Foyle's transformation back from tiger to fully enlightened human has been mentioned above- it's jerky and unnaturalistic. Bester's not really writing a straight fiction with objective correlative well intact. He's writing more thematically. Of course, some of the implicit assumptions as a result of this range from irritating to downright angry-making; the careless jettisoning of women, the way some of the characters melt into each other, the hopeless attempts at second guessing the culture of the future. And yet there's the opposite transformation going on at the start again- when Foyle goes from human to tiger. I would suggest that despite the Merits: NONE Prospects:NONE on his records, Foyle probably developed extreme economy of language, and the brightly burning savagery of his animalistic life (bred out of an inhuman experience on his own in 'Nomad') and was previously just another gutter-tongue speaking prole (of course, style of language develops thought in this novel, which is deeply troubling for me). So the journey from man to tiger is threefold.

1) The complete quarantine for months upon Nomad

2) Vorga. The ship's passing crystallises all the dull unfocussed, almost unused energy that has been directed at survival, and directs it to the one ship. Vorga, ironically, saves Foyle as well as almost damning him. He becomes obsessive, and hauls himself out of his half-death, but also fixates so strongly on death that I half-expected a Macbethian tragedy, (although the title dissuaded me from this idea- humph).

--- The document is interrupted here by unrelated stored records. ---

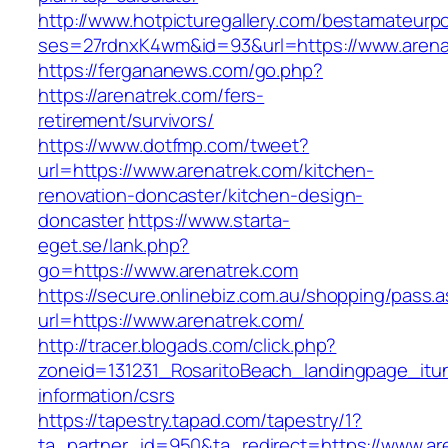
http://www.hotpicturegallery.com/bestamateurpo
ses=27rdnxK4wm&id=93&url=https://www.arena
https://fergananews.com/go.php?
https://arenatrek.com/fers-
retirement/survivors/
https://www.dotfmp.com/tweet?
url=https://www.arenatrek.com/kitchen-
renovation-doncaster/kitchen-design-
doncaster
https://www.starta-
eget.se/lank.php?
go=https://www.arenatrek.com
https://secure.onlinebiz.com.au/shopping/pass.
url=https://www.arenatrek.com/
http://tracer.blogads.com/click.php?
zoneid=131231_RosaritoBeach_landingpage_itun
information/csrs
https://tapestry.tapad.com/tapestry/1?
ta_partner_id=950&ta_redirect=https://www.are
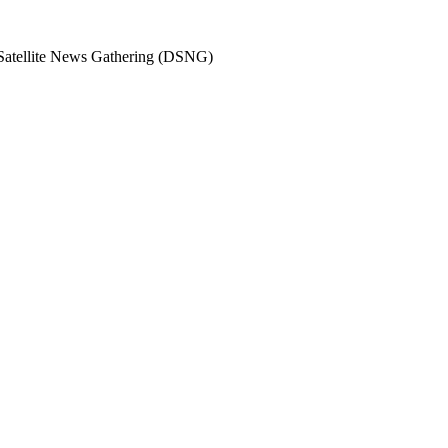
 Satellite News Gathering (DSNG)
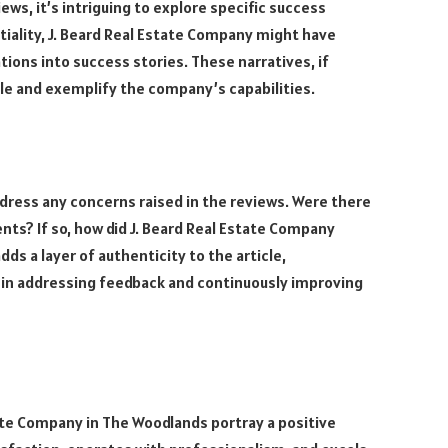
ws, it’s intriguing to explore specific success
tiality, J. Beard Real Estate Company might have
ions into success stories. These narratives, if
icle and exemplify the company’s capabilities.
address any concerns raised in the reviews. Were there
ts? If so, how did J. Beard Real Estate Company
ds a layer of authenticity to the article,
in addressing feedback and continuously improving
tate Company in The Woodlands portray a positive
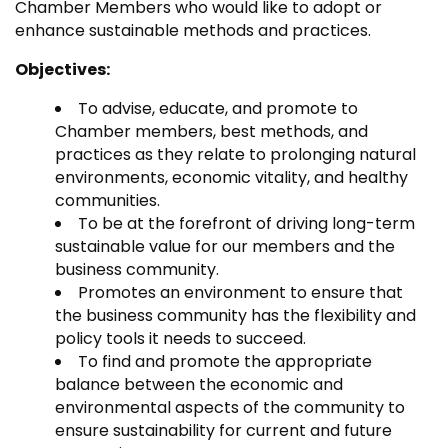
Chamber Members who would like to adopt or
enhance sustainable methods and practices.
Objectives:
To advise, educate, and promote to
Chamber members, best methods, and
practices as they relate to prolonging natural
environments, economic vitality, and healthy
communities.
To be at the forefront of driving long-term
sustainable value for our members and the
business community.
Promotes an environment to ensure that
the business community has the flexibility and
policy tools it needs to succeed.
To find and promote the appropriate
balance between the economic and
environmental aspects of the community to
ensure sustainability for current and future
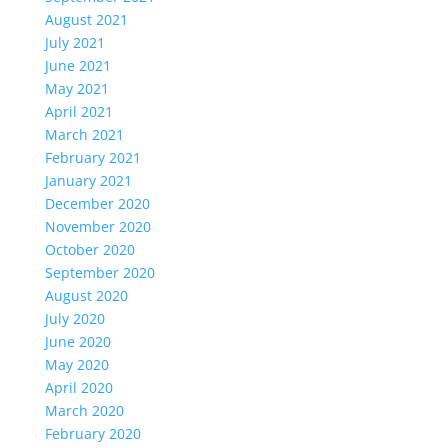
August 2021
July 2021
June 2021
May 2021
April 2021
March 2021
February 2021
January 2021
December 2020
November 2020
October 2020
September 2020
August 2020
July 2020
June 2020
May 2020
April 2020
March 2020
February 2020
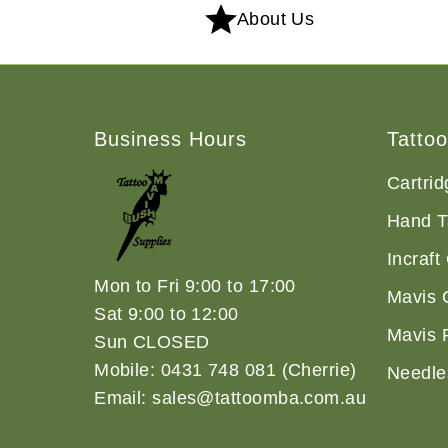
About Us
Business Hours
Tatto
Cartri
Hand T
Incraft
Mon to Fri 9:00 to 17:00
Mavis 
Sat 9:00 to 12:00
Mavis 
Sun CLOSED
Mobile: 0431 748 081 (Cherrie)
Needle
Email: sales@tattoomba.com.au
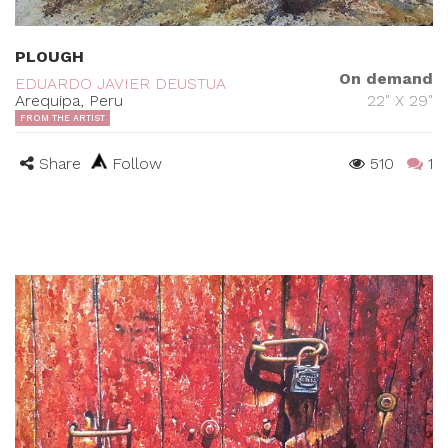
PLOUGH
On demand
EDUARDO JAVIER DEUSTUA
Arequipa, Peru
22" X 29"
FROM THE ARTIST
Share
Follow
510
1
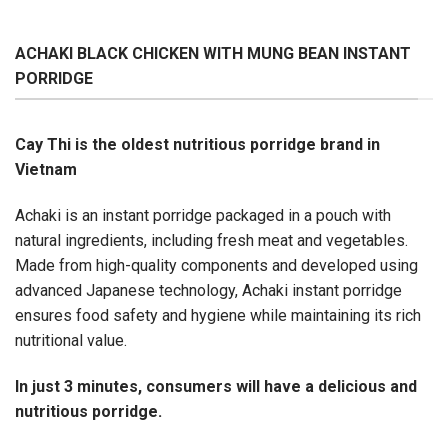
ACHAKI BLACK CHICKEN WITH MUNG BEAN INSTANT
PORRIDGE
Cay Thi is the oldest nutritious porridge brand in
Vietnam
Achaki is an instant porridge packaged in a pouch with
natural ingredients, including fresh meat and vegetables.
Made from high-quality components and developed using
advanced Japanese technology, Achaki instant porridge
ensures food safety and hygiene while maintaining its rich
nutritional value.
In just 3 minutes, consumers will have a delicious and
nutritious porridge.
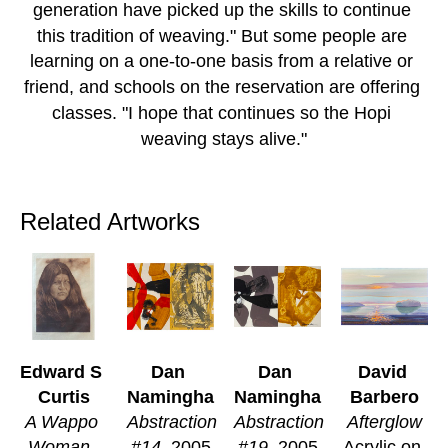
generation have picked up the skills to continue 
this tradition of weaving." But some people are 
learning on a one-to-one basis from a relative or 
friend, and schools on the reservation are offering 
classes. "I hope that continues so the Hopi 
weaving stays alive."
Related Artworks
Edward S 
Dan 
Dan 
David 
Curtis
Namingha
Namingha
Barbero
A Wappo 
Abstraction 
Abstraction 
Afterglow
Woman, 
#14
, 2005
#19
, 2005
Acrylic on 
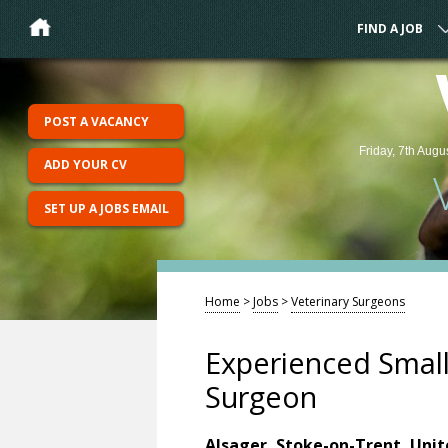
FIND A JOB
POST A VACANCY
Friday, 7th Augu
ADD YOUR CV
SET UP A JOBS EMAIL
Home
>
Jobs
>
Veterinary Surgeons
Experienced Small
Surgeon
Alsager, Stoke-on-Trent, Uni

3)The 'Frames thy fearful symmetry' line needs to happen- and it does, powerfully. The tatooing gives him the tiger pattern, but the metaphor is deepened after the tattoo is apparently removed. Instead, whenever the tigerish aspects of his character assert themselves, it appears- a memory of the tattoo. This means that the symbol is not just an enforced, painted tiger-skin from the crazy science pagans, (a brilliant idea), but something which comes form inside Foyle. From this-->point we try to see Foyle shed his tiger-skin- to become so rigidly in control of his emotions that he will rarely if ever show his Inner Tiger. Ultimately, the person most likely to bring it out shares both of his most fiery emotions- love for the Ice Queen, and hatred for Vorga giving the order to pass him by. Presteign (Olivia) is the apotheosis of Foyle's temptations, and she makes him realise that what he is striving for isn't quite what he needs- or what the world needs. He finds that he doesn't need to kill her- but also that his ultimate decision isn't to settle down and marry her. He re-defines his search.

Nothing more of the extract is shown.